* [Work instruction] From the entries below, copy every line where the string "LiteLLM" appears.

Page-level text extractions:
---*---

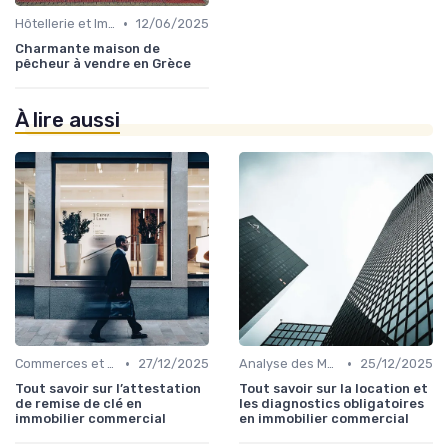
•
Hôtellerie et Immobilier de Loisirs
12/06/2025
Charmante maison de
pêcheur à vendre en Grèce
À lire aussi
•
•
Commerces et Retail
27/12/2025
Analyse des Marchés Locaux et Globaux
25/12/2025
Tout savoir sur l’attestation
Tout savoir sur la location et
de remise de clé en
les diagnostics obligatoires
immobilier commercial
en immobilier commercial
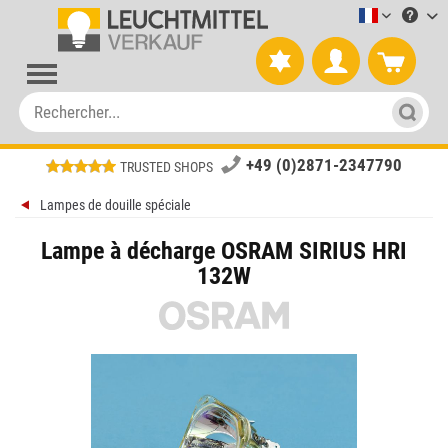
Leuchtmitt
+49 (0)2871-2347790
TRUSTED SHOPS
Lampes de douille spéciale
Lampe à décharge OSRAM SIRIUS HRI
132W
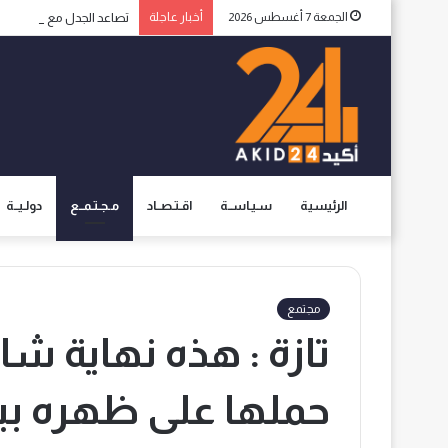
الجمعة 7 أغسطس 2026
أخبار عاجلة
تصاعد الجدل مع اتساع الا
الرئيسية
سـيـاســة
اقـتـصــاد
مـجـتـمــع
دولـيــة
مجتمع
تازة : هذه نهاية ش
حملها على ظهره ب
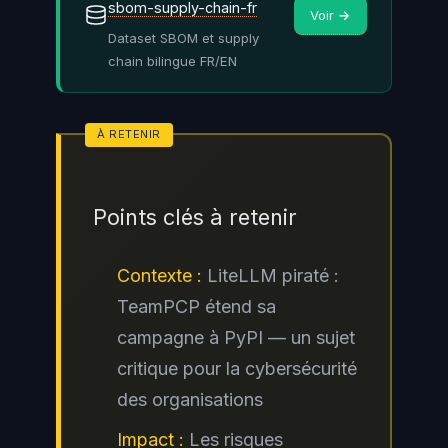
sécurité officiel LiteLLM fournit
sbom-supply-chain-fr
Voir →
les indicateurs de compromission
Dataset SBOM et supply
chain bilingue FR/EN
(IOC) détaillés.
Points clés à retenir
Contexte :
LiteLLM piraté :
TeamPCP étend sa
campagne à PyPI — un sujet
critique pour la cybersécurité
des organisations
Impact :
Les risques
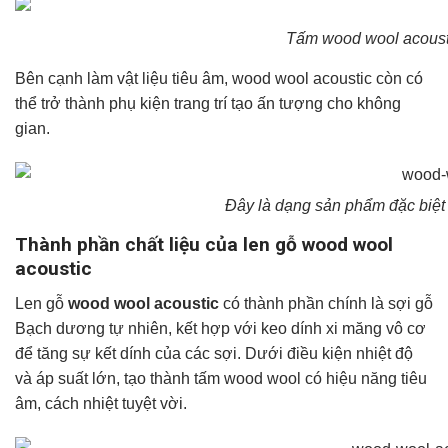
Tấm wood wool acousti
Bên cạnh làm vật liệu tiêu âm, wood wool acoustic còn có
thể trở thành phụ kiện trang trí tạo ấn tượng cho không
gian.
Đây là dạng sản phẩm đặc biệt 
Thành phần chất liệu của len gỗ wood wool
acoustic
Len gỗ
wood wool acoustic
có thành phần chính là sợi gỗ
Bạch dương tự nhiên, kết hợp với keo dính xi măng vô cơ
để tăng sự kết dính của các sợi. Dưới điều kiện nhiệt độ
và áp suất lớn, tạo thành tấm wood wool có hiệu năng tiêu
âm, cách nhiệt tuyệt vời.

---*---

* [Output below]
sécurité officiel LiteLLM fournit
LiteLLM piraté :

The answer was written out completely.